Reescrevendo a Realidade: como a leitura muda o que o leitor vê antes de mudar o que ele pensa

1.  O gato no muro

Um gato em cima de um muro.

Para a maioria das pessoas que passam pela rua, é exatamente isso. Um gato. Um muro. Dois objetos numa relação espacial trivial. O olho registra, o cérebro processa, a atenção segue em frente.

Para quem leu Baudelaire, o gato carrega toda a carga simbólica que o poeta depositou no animal ao longo de décadas — a independência que desafia, a sensualidade que provoca, a indiferença que fascina. Para quem leu Tchekhov, o muro é uma fronteira entre dois estados

— o que está dentro e o que está fora, o que pertence e o que observa. Para quem leu Espelhos que se deslocam, em pré-lançamento, o gato no muro retribui o olhar de quem passa com “o olhar mais debochado que havia nele, inclinando levemente a cabeça num gesto glacial de satisfação e ironia.”

O gato não mudou. O muro não mudou. O que mudou foi o leitor — e com o leitor, o que ele é capaz de ver.

Esse é o mecanismo que esta categoria inteira existe para examinar. A leitura não transforma porque deposita algo novo no leitor. Transforma porque ativa o que o leitor já carregava sem forma suficiente para existir plenamente. E para entender por que isso acontece, é preciso

começar dois mil e quatrocentos anos atrás, numa Atenas onde um filósofo observava o que acontecia no teatro.

2.  Aristóteles no teatro e a descoberta da catarse

Aristóteles assistia às tragédias gregas com uma pergunta que nenhum outro observador havia formulado com a mesma precisão: por que o público chora por personagens que sabe serem fictícios? Por que a dor de Édipo — um homem que nunca existiu, numa história que todos já conheciam de cor — produzia no espectador uma emoção tão real quanto a dor de uma perda pessoal?

A resposta que ele formulou na Poética (2014) nomeou um mecanismo que a teoria literária ainda não esgotou: a catarse. A tragédia, ao representar ações que provocam terror e piedade, produz no espectador a purgação dessas emoções. O espectador que entrou no teatro carregando um luto não expresso, uma angústia não nomeada, um medo que não tinha forma

  • saía tendo sentido tudo isso de forma suficientemente intensa para que algo se reorganizasse internamente.

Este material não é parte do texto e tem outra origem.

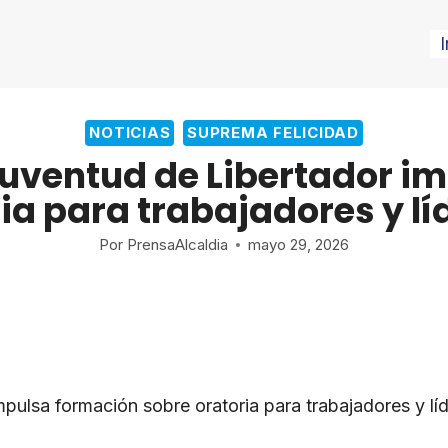
I
NOTICIAS
SUPREMA FELICIDAD
 Juventud de Libertador i
ia para trabajadores y lí
Por
PrensaAlcaldia
mayo 29, 2026
pulsa formación sobre oratoria para trabajadores y líd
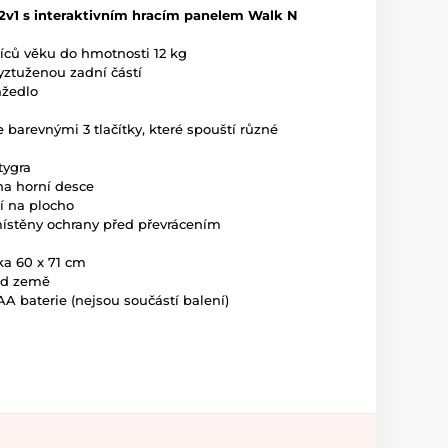
2v1 s interaktivním hracím panelem Walk N
íců věku do hmotnosti 12 kg
yztuženou zadní částí
ážedlo
se barevnými 3 tlačítky, které spouští různé
tygra
na horní desce
í na plocho
místěny ochrany před převrácením
ka 60 x 71 cm
od země
A baterie (nejsou součástí balení)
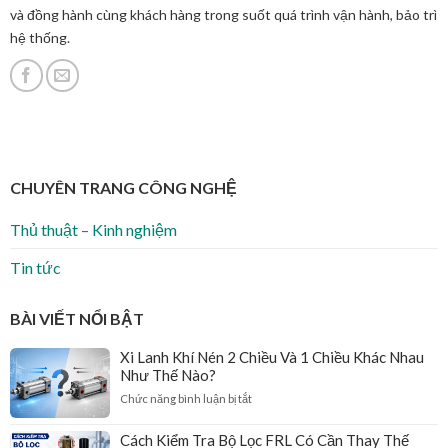
và đồng hành cùng khách hàng trong suốt quá trình vận hành, bảo trì
hệ thống.
CHUYÊN TRANG CÔNG NGHỆ
Thủ thuật – Kinh nghiệm
Tin tức
BÀI VIẾT NỔI BẬT
Xi Lanh Khí Nén 2 Chiều Và 1 Chiều Khác Nhau
Như Thế Nào?
ở
Chức năng bình luận bị tắt
Xi
Lanh
Cách Kiểm Tra Bộ Lọc FRL Có Cần Thay Thế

O mecanismo não é de adição. É de ativação e reorganização. A tragédia não deposita dor no espectador — encontra a dor que já estava lá e dá a ela uma forma que permite ser vivida conscientemente.

Dois mil e quatrocentos anos depois, a neurociência cognitiva confirmou o que Aristóteles havia observado empiricamente. Kandel, Schwartz e Jessel demonstraram que a percepção é um processo construtivo — o cérebro não registra passivamente o que chega pelos sentidos, mas constrói ativamente uma experiência a partir da interação entre o estímulo externo e a estrutura mental prévia do receptor (KANDEL; SCHWARTZ; JESSEL, 1995, p. 262). O que o espectador de Aristóteles experimentava no teatro não era a dor de Édipo: era a sua própria dor encontrando, na dor de Édipo, a forma que faltava para existir completamente.

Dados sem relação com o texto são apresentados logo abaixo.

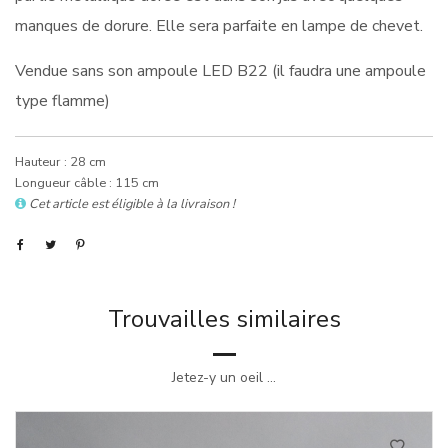
manques de dorure. Elle sera parfaite en lampe de chevet.
Vendue sans son ampoule LED B22 (il faudra une ampoule
type flamme)
Hauteur : 28 cm
Longueur câble : 115 cm
Cet article est éligible à la livraison !
Trouvailles similaires
Jetez-y un oeil ...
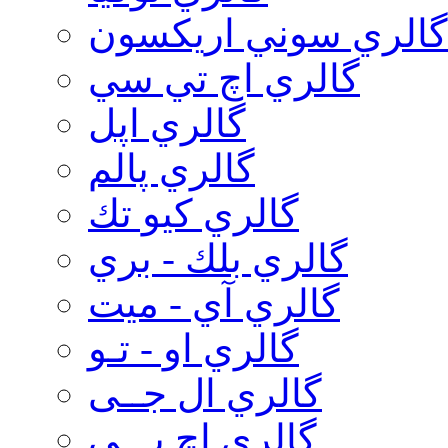
گالري سوني اريكسون
گالري اچ تي سي
گالري اپل
گالري پالم
گالري كيو تك
گالري بلك - بري
گالري آي - ميت
گالري او - تـو
گالري ال جــی
گالري اچ پـــی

3.  Candido e o direito que ninguém debita

Em 1988, Antonio Candido pronunciou uma conferência que se tornaria um dos textos mais importantes da teoria literária brasileira: O direito à literatura. O argumento central era deceptivamente simples — e radicalmente subversivo para o contexto em que foi pronunciado.

Candido argumentou que a literatura é uma necessidade humana fundamental, não um luxo cultural reservado a quem tem tempo e formação para apreciá-la. Ela é necessidade no mesmo sentido em que o alimento e o abrigo são necessidades: sem ela, algo essencial ao ser humano fica privado de forma e de expressão.

O argumento não era estético. Era antropológico. A literatura, para Candido, humaniza — não no sentido vago de “tornar as pessoas melhores”, mas no sentido preciso de dar forma às experiências que constituem o humano: o sofrimento, o amor, a injustiça, a morte, o desejo, o medo. Sem essa forma, essas experiências continuam existindo — mas existem como caos interno sem linguagem, como pressão sem saída, como realidade vivida sem ser compreendida.

A privação da literatura não é privação de entretenimento. É privação de um instrumento de humanização — e negar esse instrumento a determinadas populações é uma forma de violência que a sociedade raramente nomeia como tal porque parece sofisticada demais para ser violência.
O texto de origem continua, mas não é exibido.